Балерины замерли и в предсмертном страхе поглядывают на карабин, перекинутый
через плечо Сороки. Всё-таки тронулись. И вдруг снова крик Братченко: — Да что ты, ворона, наделал? Чи
тебе повылазило, чи ты сказывся, как ты запрягал? Куда ты Рыжего поставил, куда
ты Рыжего всунул? Перепрягай! Коршуна под руку, — сколько раз тебе
говорил! Сорока не спеша стаскивает винтовку и
укладывает на ноги балерин. Из фаэтона раздаются слабые звуки сдерживаемых
рыданий. Карабанов за моей спиной говорит: — Таки добрало. А я думал, что не
доберёт. Молодцы хлопцы! Через пять минут экипаж снова трогается.

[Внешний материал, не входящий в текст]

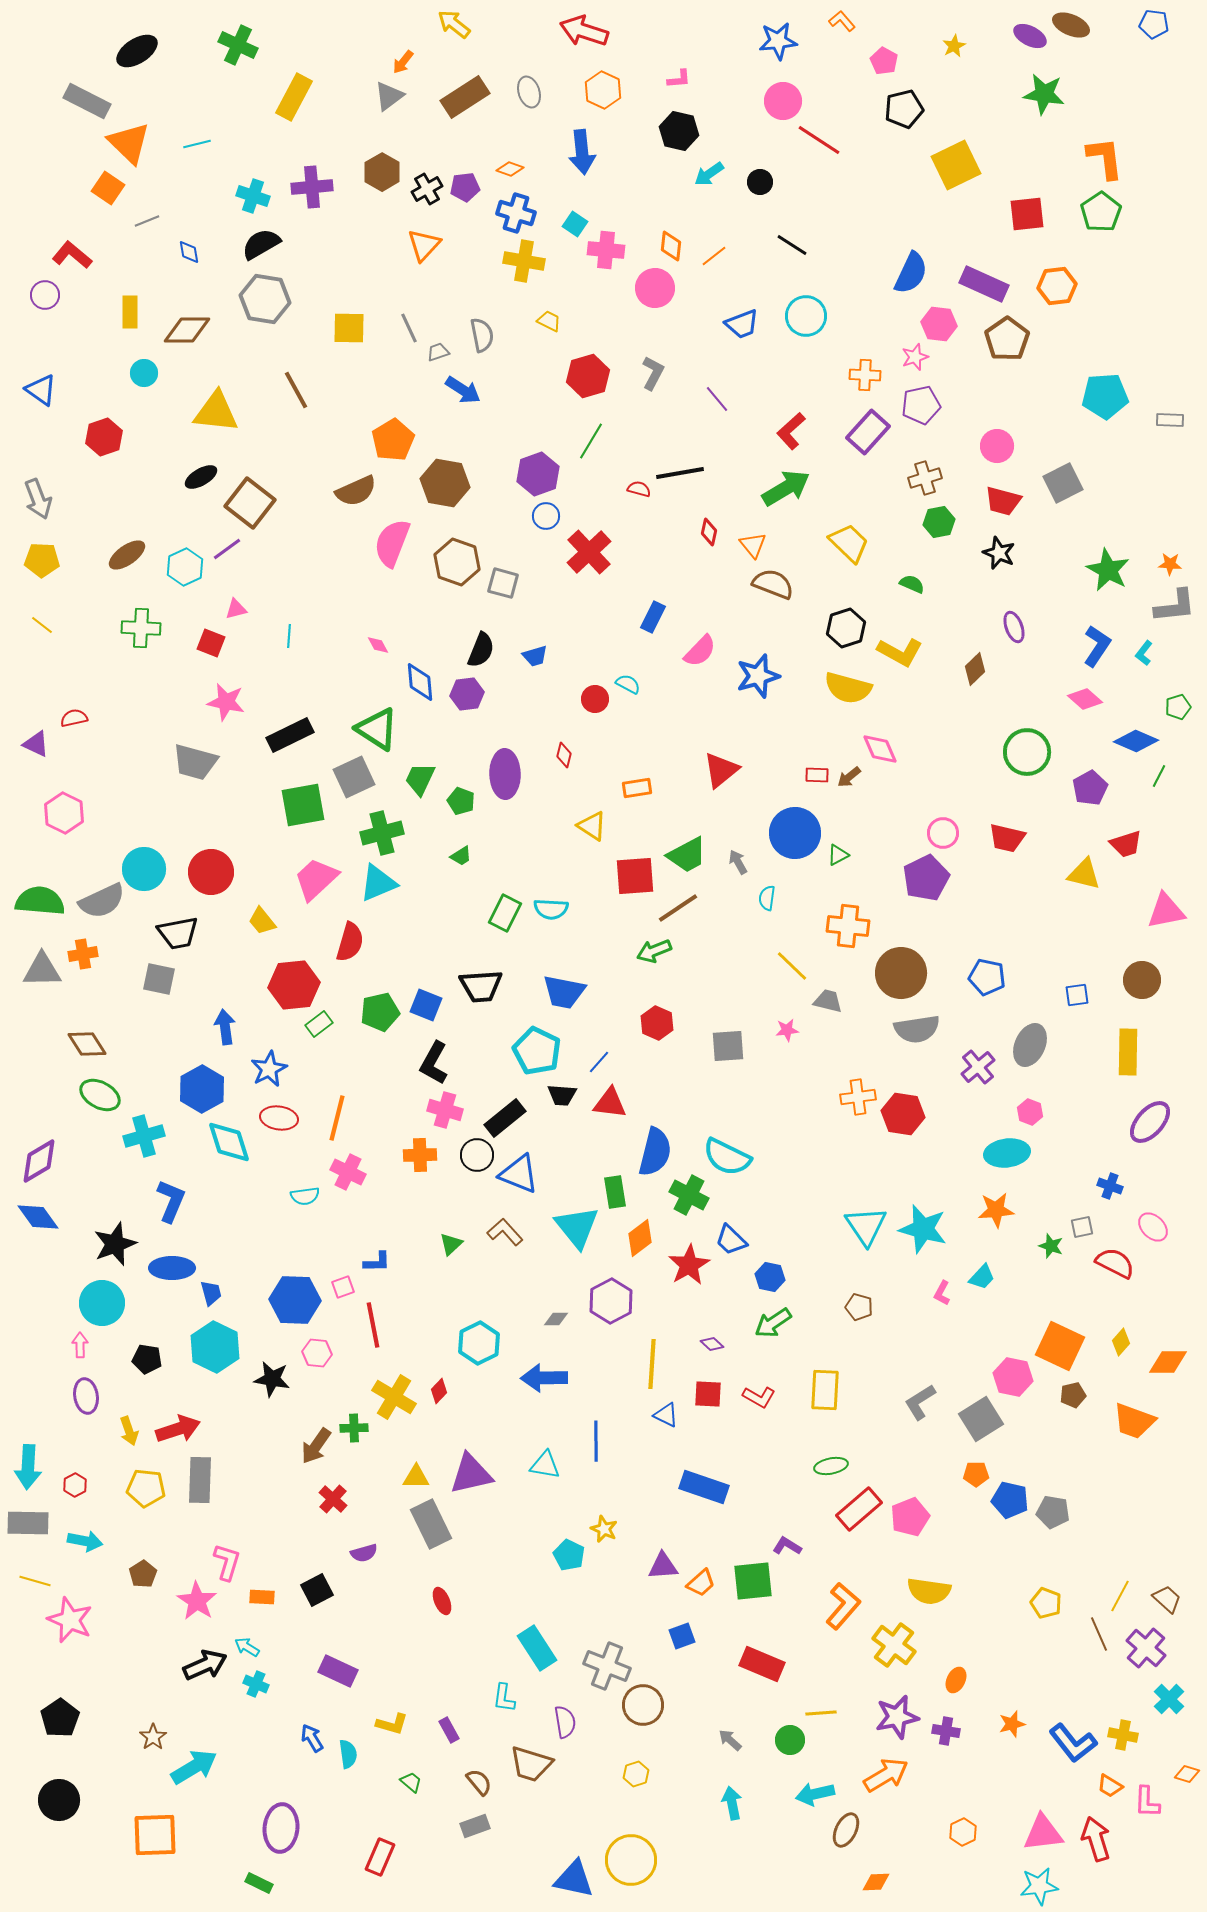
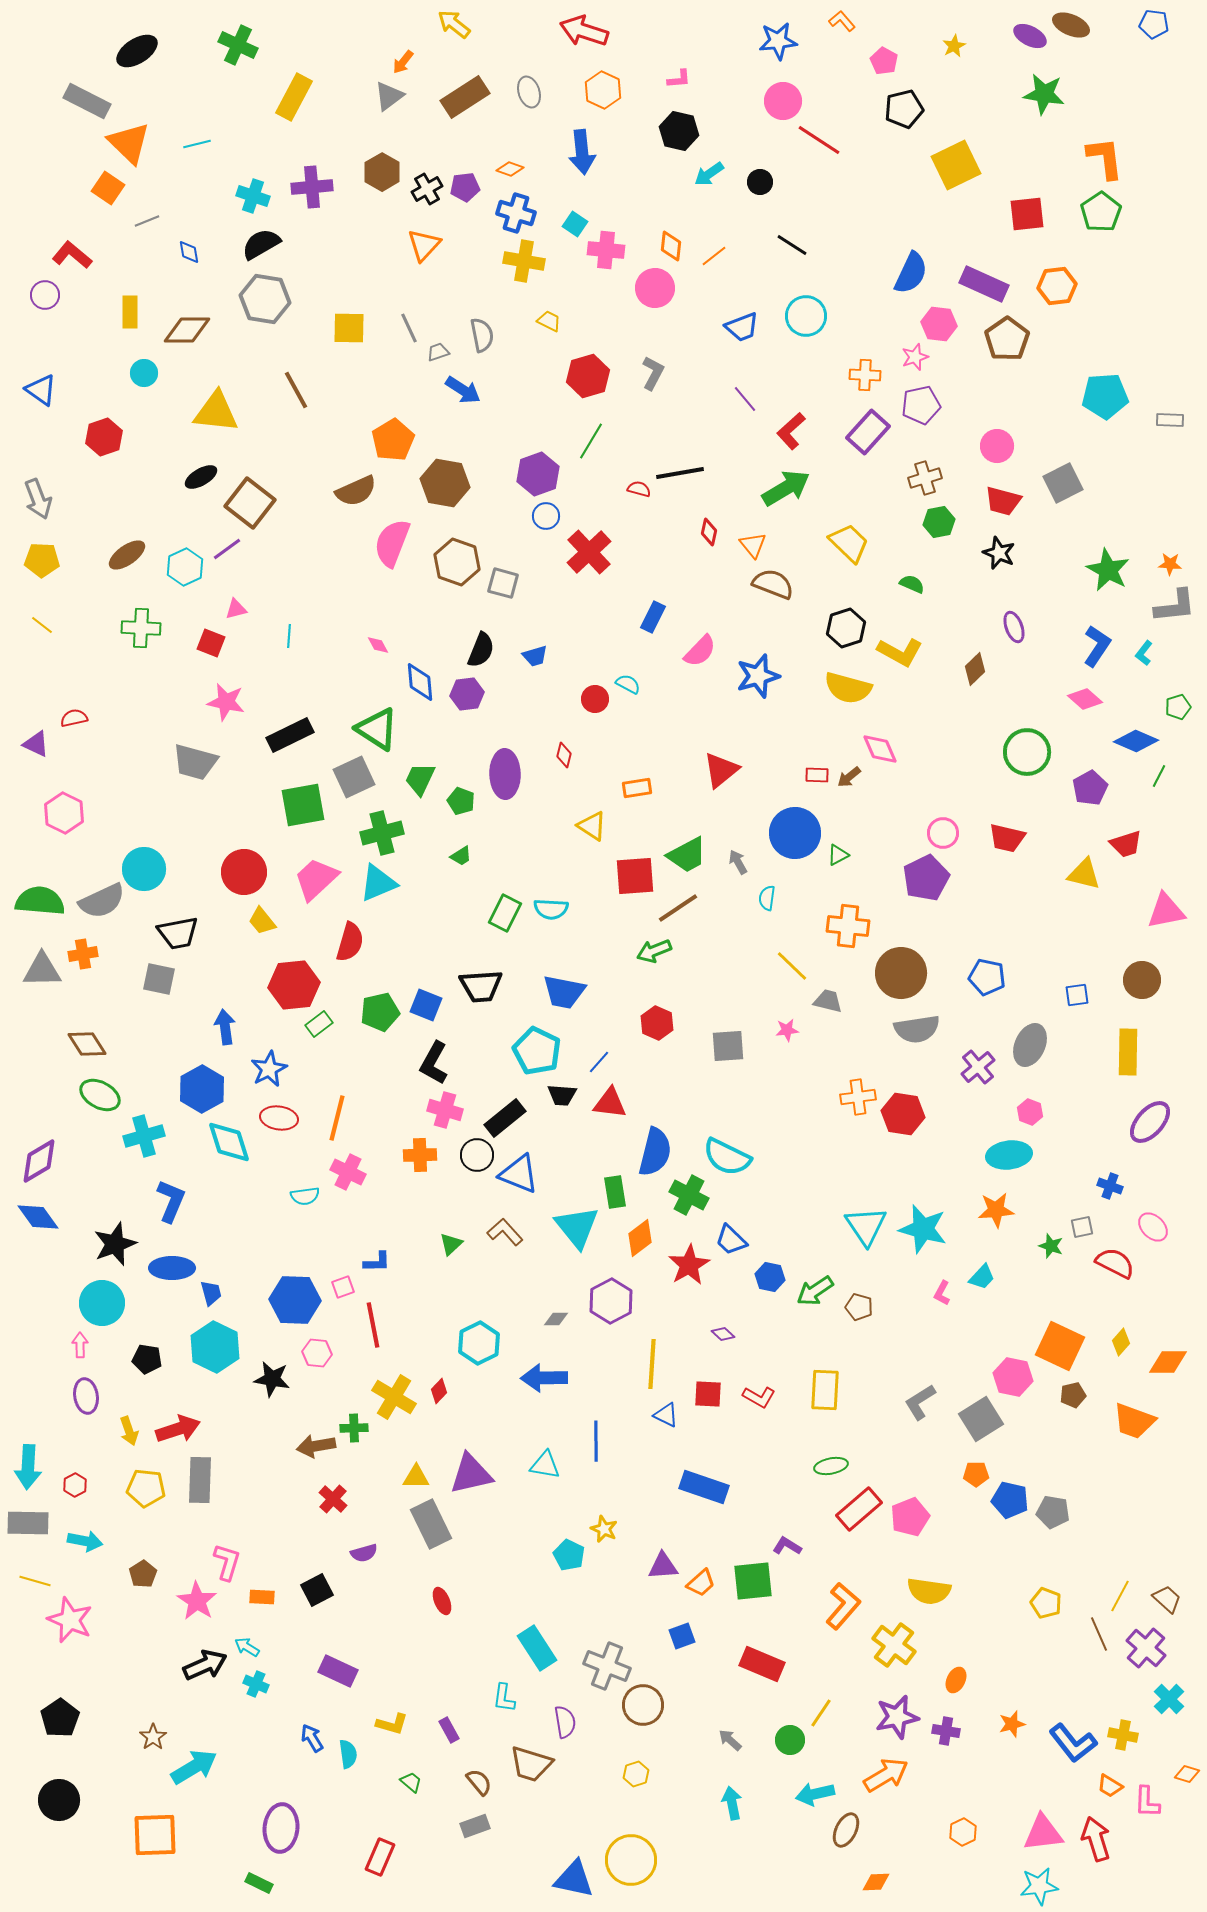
blue trapezoid at (742, 324): moved 3 px down
purple line at (717, 399): moved 28 px right
red circle at (211, 872): moved 33 px right
cyan ellipse at (1007, 1153): moved 2 px right, 2 px down
green arrow at (773, 1323): moved 42 px right, 32 px up
purple diamond at (712, 1344): moved 11 px right, 10 px up
brown arrow at (316, 1446): rotated 45 degrees clockwise
yellow line at (821, 1713): rotated 52 degrees counterclockwise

Мы сдержанно прикладываем руки к козырькам фуражек, без всякой, впрочем,
надежды получить ответное приветствие. Резиновые шины запрыгали по камням
мостовой, но в это время мимо нас летит вдогонку за экипажем нескладная тень,
размахивает руками и орёт: — Стойте! Постойте ж, ради Христа!
Ой, постойте ж, голубчики! Сорока в недоумении натягивает вожжи,
одна из балерин подхватывается с сиденья. — От было забыл, прости, царица
небесная! Дайте ось спицы посчитаю… Он наклоняется над колесом, рыдания из
фаэтона сильнее, и к ним присоединяется приятное контральто: — Ну успокойся же, успокойся… Карабанов отталкивает Козыря от колеса: — Иди ты, дед, к… Но сам Карабанов не выдерживает, фыркает
и опрокидывается в лес. Я тоже выхожу из себя: — Трогай, Сорока, довольно волынить!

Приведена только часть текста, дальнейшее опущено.